El candidato afirmó que se trata de un emblema que une a personas de distintas regiones, culturas y condiciones sociales.

“Es un símbolo popular”, expresó Cepeda ante los asistentes, insistiendo en que la camiseta debe ser entendida como un elemento de encuentro y no como una herramienta de exclusión o confrontación política.

Uno de los momentos que más repercusión generó ocurrió cuando el candidato se refirió al uso de los símbolos nacionales dentro de la campaña electoral.

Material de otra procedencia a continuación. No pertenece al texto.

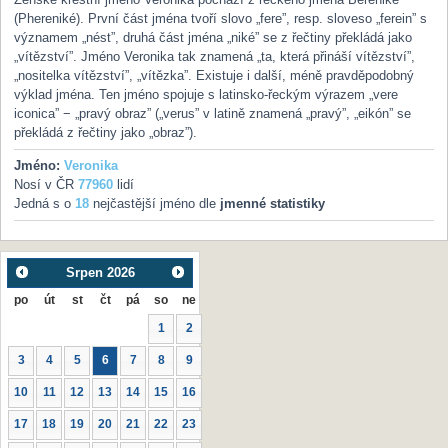
(Phereniké). První část jména tvoří slovo „fere”, resp. sloveso „ferein” s
významem „nést”, druhá část jména „niké” se z řečtiny překládá jako
„vítězství”. Jméno Veronika tak znamená „ta, která přináší vítězství”,
„nositelka vítězství”, „vítězka”. Existuje i další, méně pravděpodobný
výklad jména. Ten jméno spojuje s latinsko-řeckým výrazem „vere
iconica” − „pravý obraz” („verus” v latině znamená „pravý”, „eikón” se
překládá z řečtiny jako „obraz”).
Jméno:
Veronika
Nosí v ČR
77960
lidí
Jedná s o
18
nejčastější jméno dle
jmenné statistiky
Srpen
2026
po
út
st
čt
pá
so
ne
1
2
3
4
5
6
7
8
9
10
11
12
13
14
15
16
17
18
19
20
21
22
23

En una declaración que rápidamente comenzó a circular en redes sociales, Cepeda manifestó: “No sea ladrón.

No se nos robe la camiseta a todos y todas nosotras”.

La frase fue interpretada por numerosos asistentes como una respuesta a sectores de la oposición y abrió un nuevo capítulo en la disputa por la representación de los símbolos patrios dentro del debate político colombiano.

El acto también puso en primer plano el denominado barrismo social, una estrategia impulsada desde distintos sectores para promover que las barras organizadas participen en actividades culturales, educativas, comunitarias y de construcción de paz.

Los promotores del encuentro señalaron que el fútbol puede convertirse en una herramienta de transformación social cuando se orienta hacia proyectos colectivos que fortalezcan la convivencia.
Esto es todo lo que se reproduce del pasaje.